(Data records Opens)
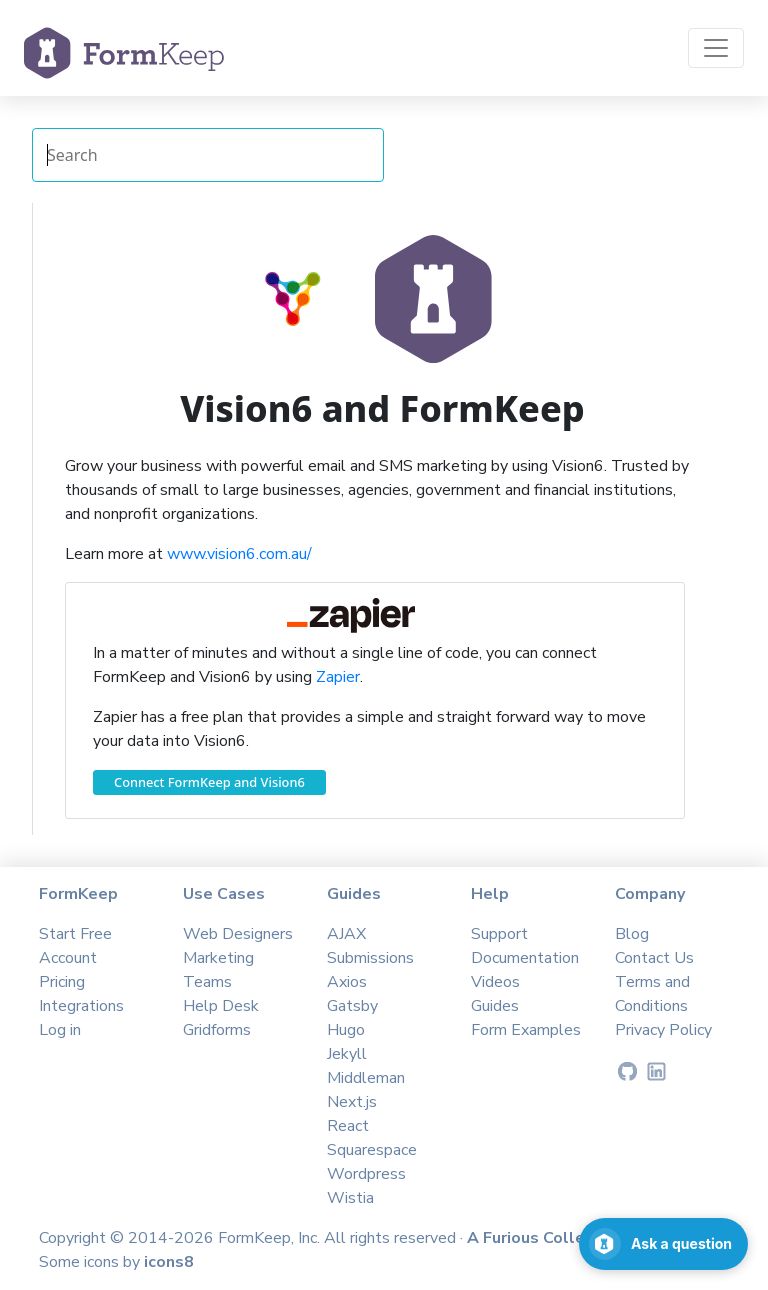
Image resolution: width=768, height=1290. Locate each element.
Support (499, 934)
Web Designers (238, 934)
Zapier (338, 677)
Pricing (62, 982)
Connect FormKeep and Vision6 (209, 782)
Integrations (81, 1006)
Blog (632, 934)
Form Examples (526, 1030)
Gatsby (352, 1006)
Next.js (352, 1102)
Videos (495, 982)
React (348, 1126)
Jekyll (347, 1054)
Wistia (350, 1198)
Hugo (346, 1030)
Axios (347, 982)
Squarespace (372, 1150)
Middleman (366, 1078)
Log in (60, 1030)
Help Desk (221, 1006)
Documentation (525, 958)
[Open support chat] (663, 1244)
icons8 (169, 1262)
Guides (495, 1006)
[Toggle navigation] (716, 48)
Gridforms (217, 1030)
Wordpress (366, 1174)
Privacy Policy (663, 1030)
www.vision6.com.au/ (239, 554)
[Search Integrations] (208, 155)
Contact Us (654, 958)
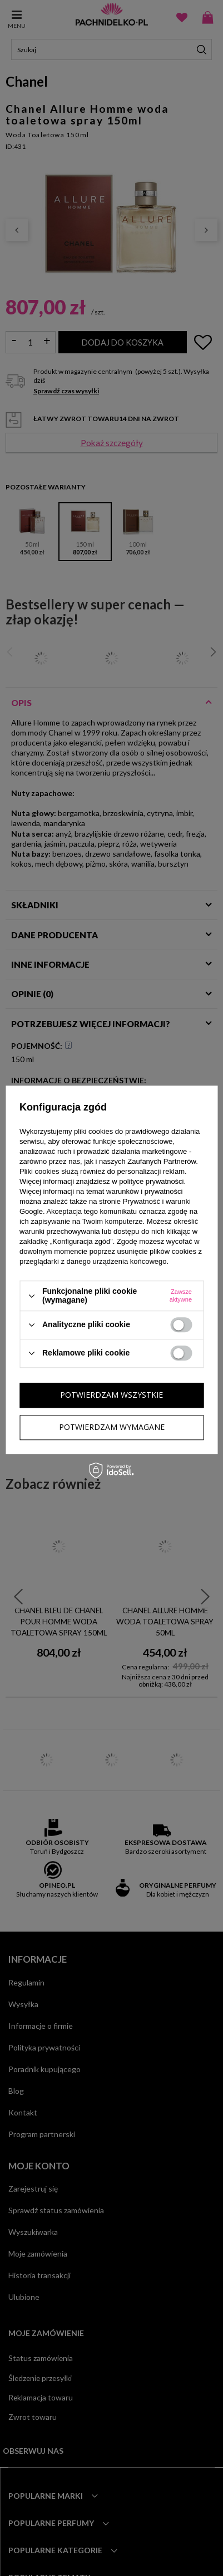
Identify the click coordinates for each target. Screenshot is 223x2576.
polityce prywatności (151, 1182)
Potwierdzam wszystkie (111, 1394)
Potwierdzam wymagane (112, 1427)
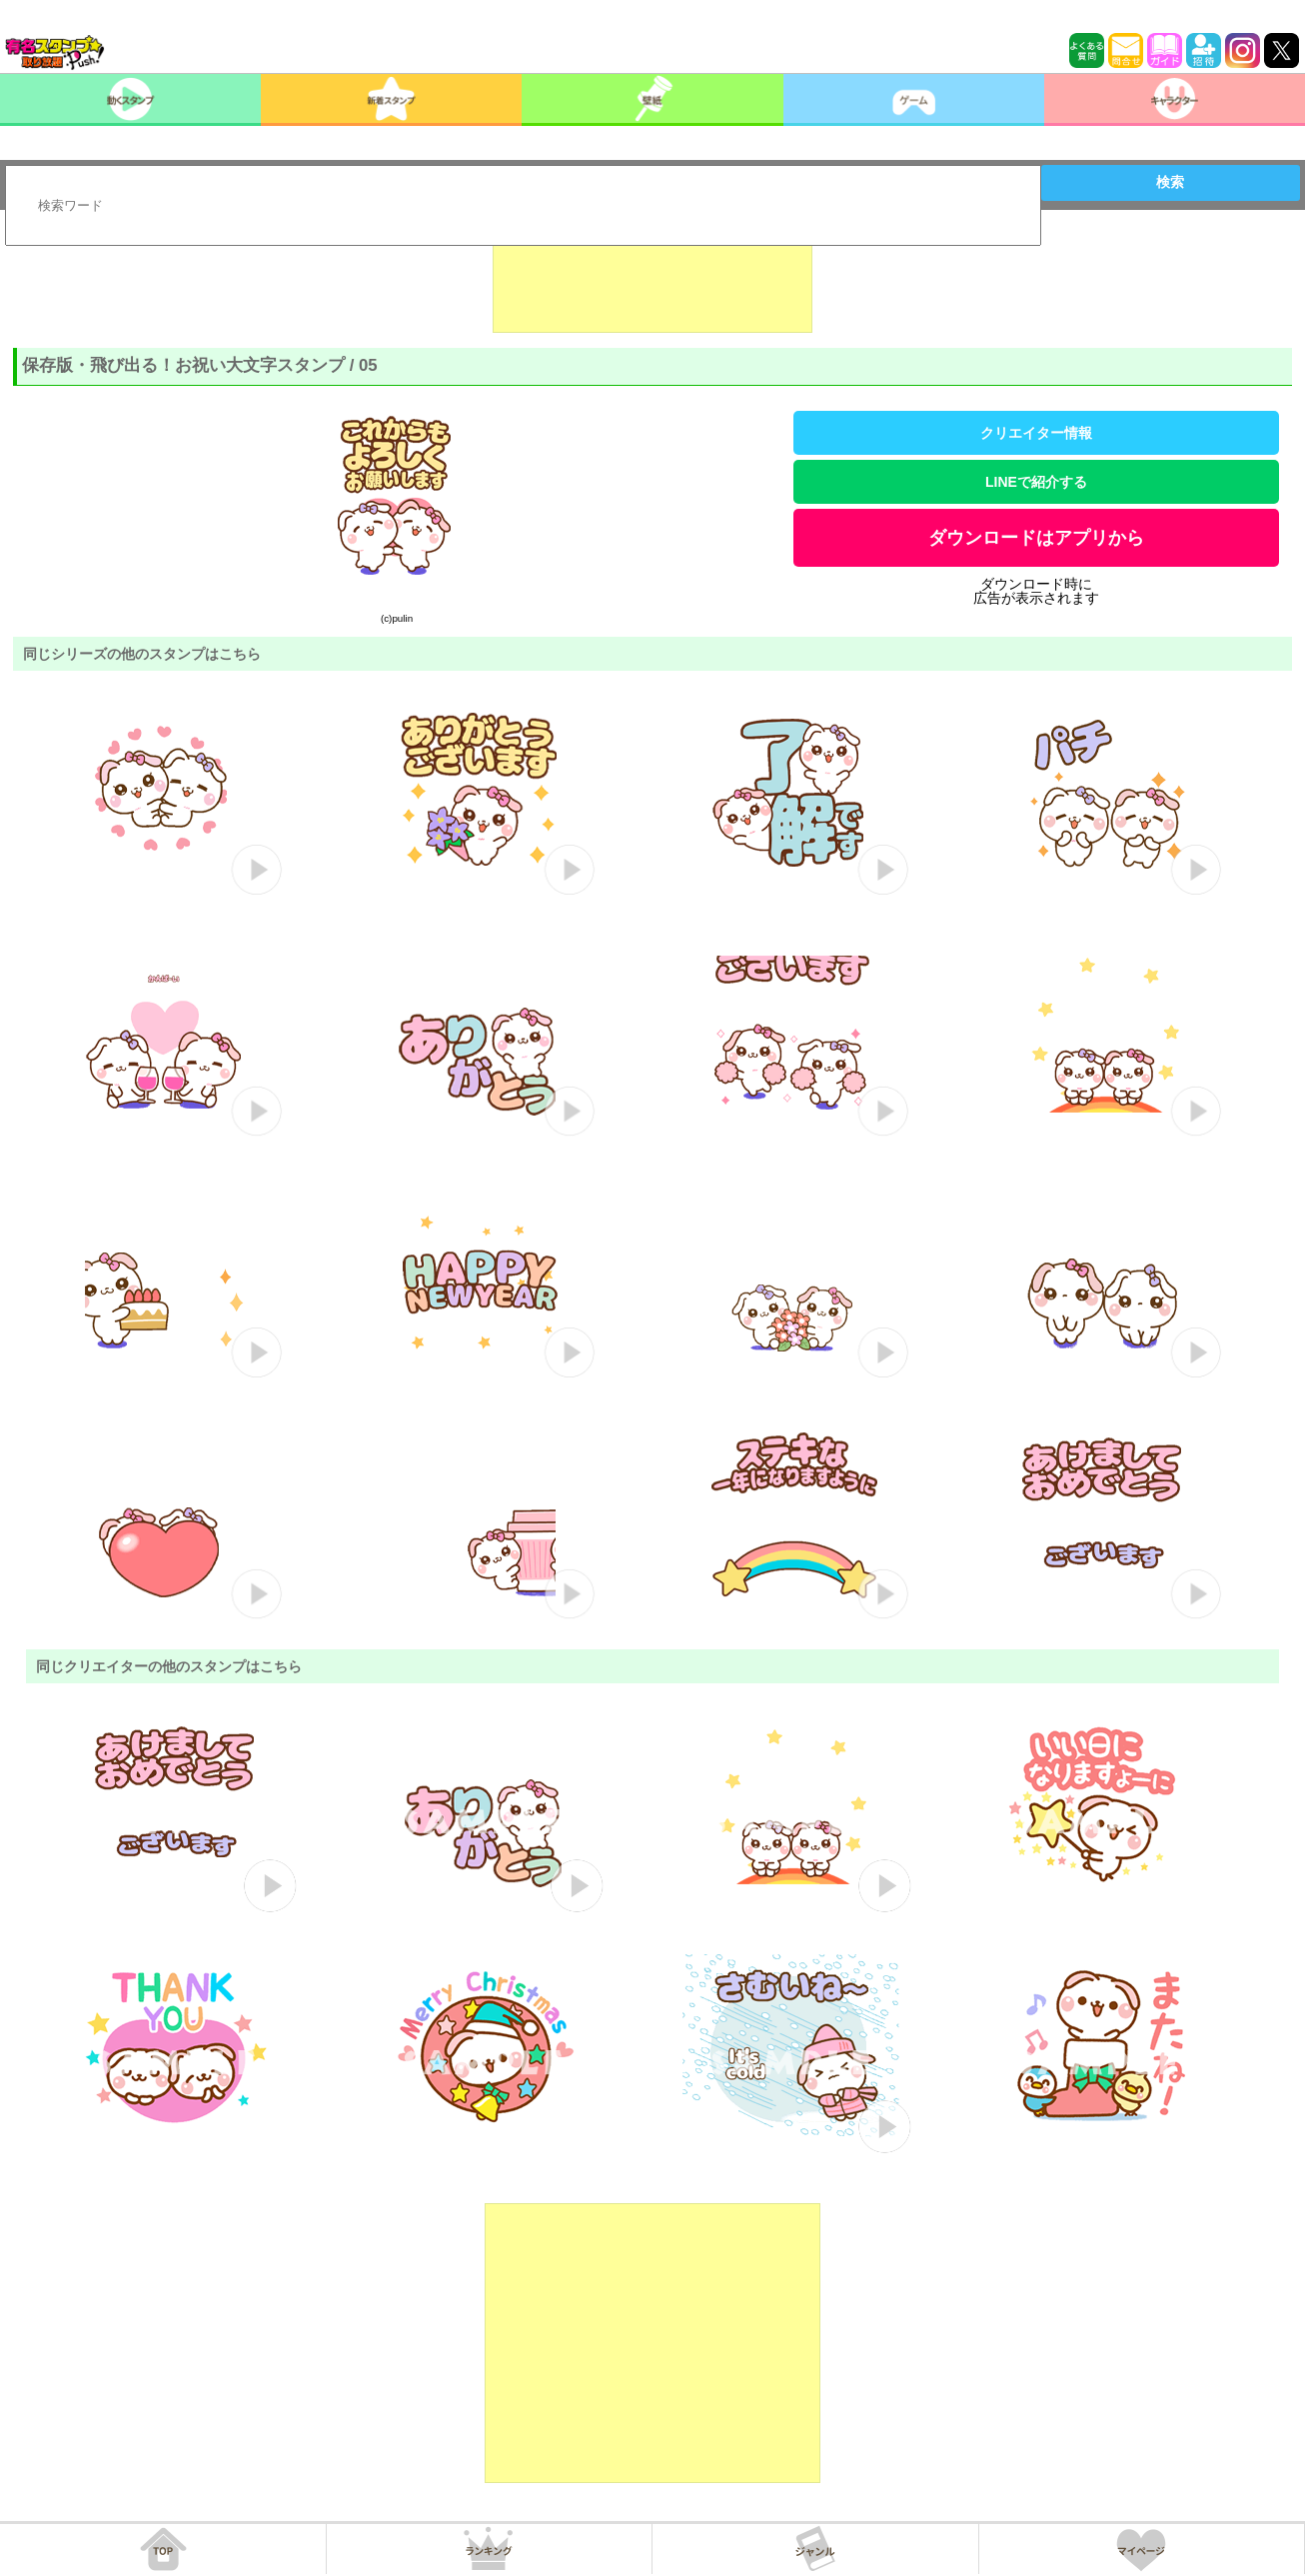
(Data records Closes)
• [Activity]:
Reproduce exactly, with nothing added, the lines from the line with "Zapier (338, 677)" through the end of the entries above; pictures are to be left out.

• [Answer box]:
Zapier (338, 677)
Pricing (62, 982)
Connect FormKeep and Vision6 (209, 782)
Integrations (81, 1006)
Blog (632, 934)
Form Examples (526, 1030)
Gatsby (352, 1006)
Next.js (352, 1102)
Videos (495, 982)
React (348, 1126)
Jekyll (347, 1054)
Wistia (350, 1198)
Hugo (346, 1030)
Axios (347, 982)
Squarespace (372, 1150)
Middleman (366, 1078)
Log in (60, 1030)
Help Desk (221, 1006)
Documentation (525, 958)
[Open support chat] (663, 1244)
icons8 (169, 1262)
Guides (495, 1006)
[Toggle navigation] (716, 48)
Gridforms (217, 1030)
Wordpress (366, 1174)
Privacy Policy (663, 1030)
www.vision6.com.au/ (239, 554)
[Search Integrations] (208, 155)
Contact Us (654, 958)
Identify the click coordinates for each target. Screenshot is 223x2576.
polityce prywatności (151, 1182)
Potwierdzam wszystkie (111, 1394)
Potwierdzam wymagane (112, 1427)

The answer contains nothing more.